Thorgeir Thorgeirson/İzlanda kararında, eleştirilerin belirli bir polisi hedef almadığını ve kamuoyunu ciddi bir şekilde ilgilendiren bir konuyu ele aldığını belirten AİHM’in mahkumiyetin 10. maddeyi ihlal ettiğine karar verdiğini hatırlatan Türmen, “AİHM, bu ifadelere ceza verilirse kamuyu ilgilendiren konularda kamusal alanda tartışma yapma imkanı olamaz’ diyor” diye konuştu.
Son 20 yılda öldürülen ve şiddete uğrayan LGBTİ+’ların bilgisini veren Türmen, Erbaş’ın Cuma Hutbesindeki sözlerinin tüm bu nefreti ve şiddeti onayladığını söyleyerek, “LGBTİ+’ların onurunu kırıcı ve toplumdan izole edilmesine sebep olan bir açıklamadır. Mahkemeniz bunu dikkate almalıdır” dedi.
Diyanet İşleri Başkanlığının yapmış olduğu açıklamanın LGBTİ+’ların can güvenliğini tehlikeye düşürecek nitelikte olduğunun altını çizdi.

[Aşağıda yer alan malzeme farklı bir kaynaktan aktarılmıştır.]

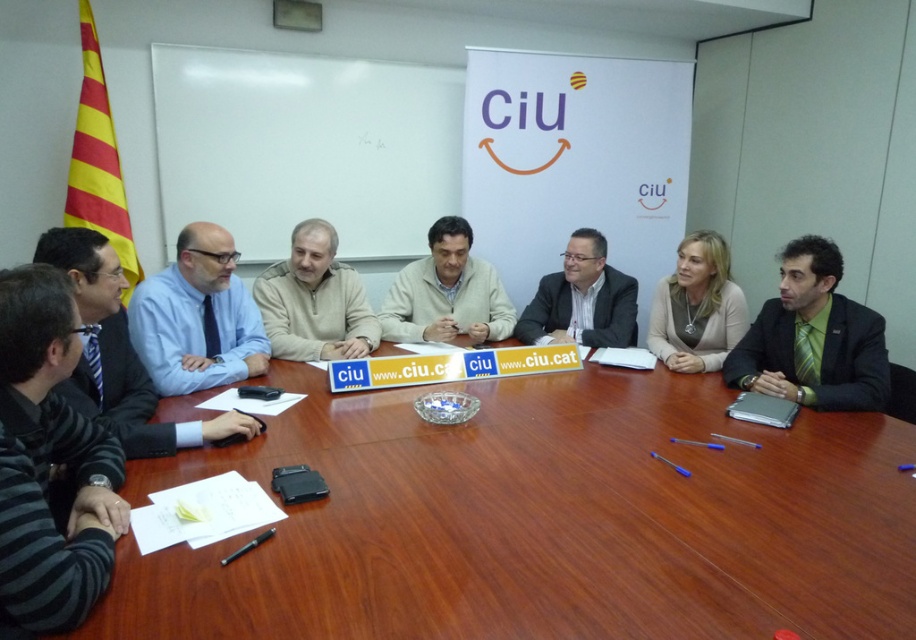 Does green striped tie at right have a greater width compared to blue shirt at left?

Indeed, green striped tie at right has a greater width compared to blue shirt at left.

Is point (838, 353) closer to camera compared to point (204, 268)?

No.

This screenshot has width=916, height=640. I want to click on green striped tie at right, so click(813, 339).

Between striped sweater at left and light beige sweater at center, which one appears on the right side from the viewer's perspective?

From the viewer's perspective, light beige sweater at center appears more on the right side.

Is striped sweater at left to the right of light beige sweater at center from the viewer's perspective?

No, striped sweater at left is not to the right of light beige sweater at center.

What do you see at coordinates (49, 464) in the screenshot?
I see `striped sweater at left` at bounding box center [49, 464].

Find the location of a particular element. striped sweater at left is located at coordinates (49, 464).

Is point (804, 344) closer to camera compared to point (677, 342)?

That is True.

Image resolution: width=916 pixels, height=640 pixels. What do you see at coordinates (813, 339) in the screenshot?
I see `green striped tie at right` at bounding box center [813, 339].

Where is `green striped tie at right`? green striped tie at right is located at coordinates (813, 339).

The image size is (916, 640). In order to click on green striped tie at right in this screenshot , I will do (813, 339).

Sanık avukatların müdafileri ise Diyanet İşleri Başkanlığının Anayasa’ya uygun hareket etmek yerine nefret söyleminde bulunduğunu, Ankara Barosu eski yönetiminin nefret söylemine karşı durarak, insan hakları vurgusu yaptığını ifade etti. Baro açıklamasının hakaret değil, eleştiri niteliği taşıdığını belirten müdafiler, baronun ifade özgürlüğünü kullanmasının yanı sıra kamu görevi olarak kamu yararına hareket ettiğini vurguladı.
Esas hakkındaki mütalaanın söz konusu açıklamayı ifade özgürlüğü kapsamına alacak şekilde hazırlanmasına rağmen hakaret suçundan ceza istemesini şaşırtıcı bulan müdafiler, beraat kararı verilmesini talep etti.

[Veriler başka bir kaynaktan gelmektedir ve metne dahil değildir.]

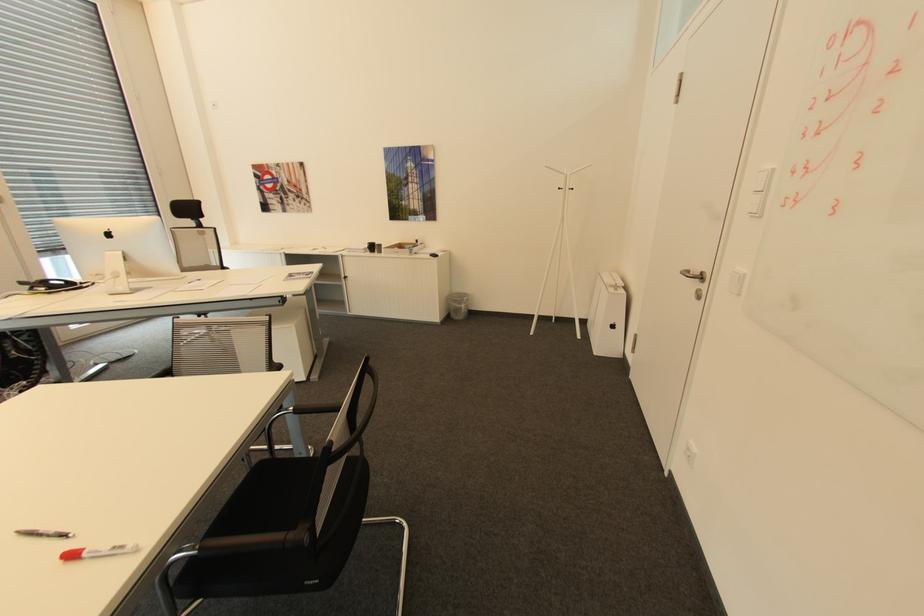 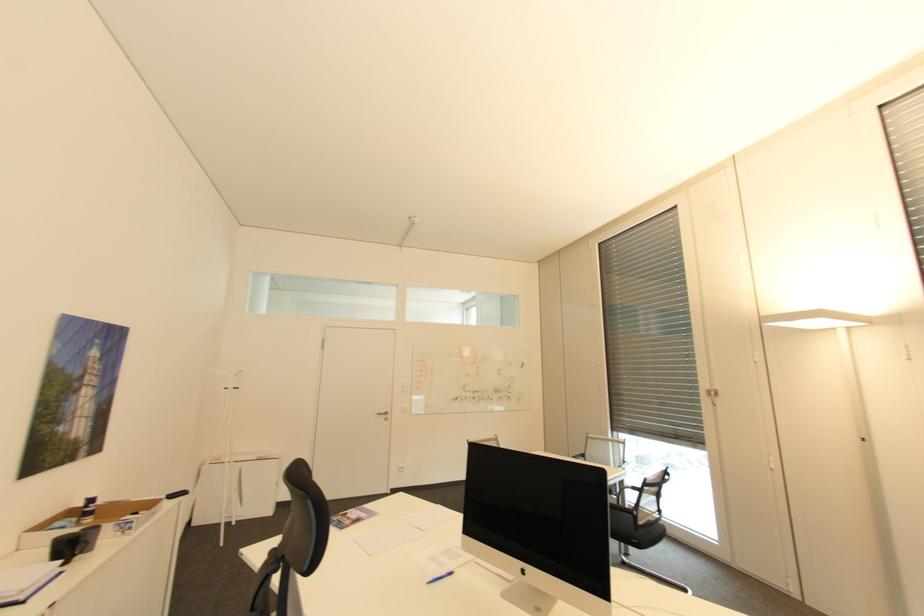 The point at (706, 277) is marked in the first image. Where is the corresponding point in the second image?

(391, 413)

Ankara Baro Başkanı Mustafa Köroğlu da bu dava özelinde tüm baroların yargılandığını belirterek, kamu görevi yerine getiren avukatlar hakkında beraat kararı verilmesini talep etti.
Aranın ardından kararını açıklayan mahkeme,sanıklara yüklenen fiilin suç oluşturmadığına kanaat getirerek, sanık avukatların ayrı ayrı beraatine hükmetti.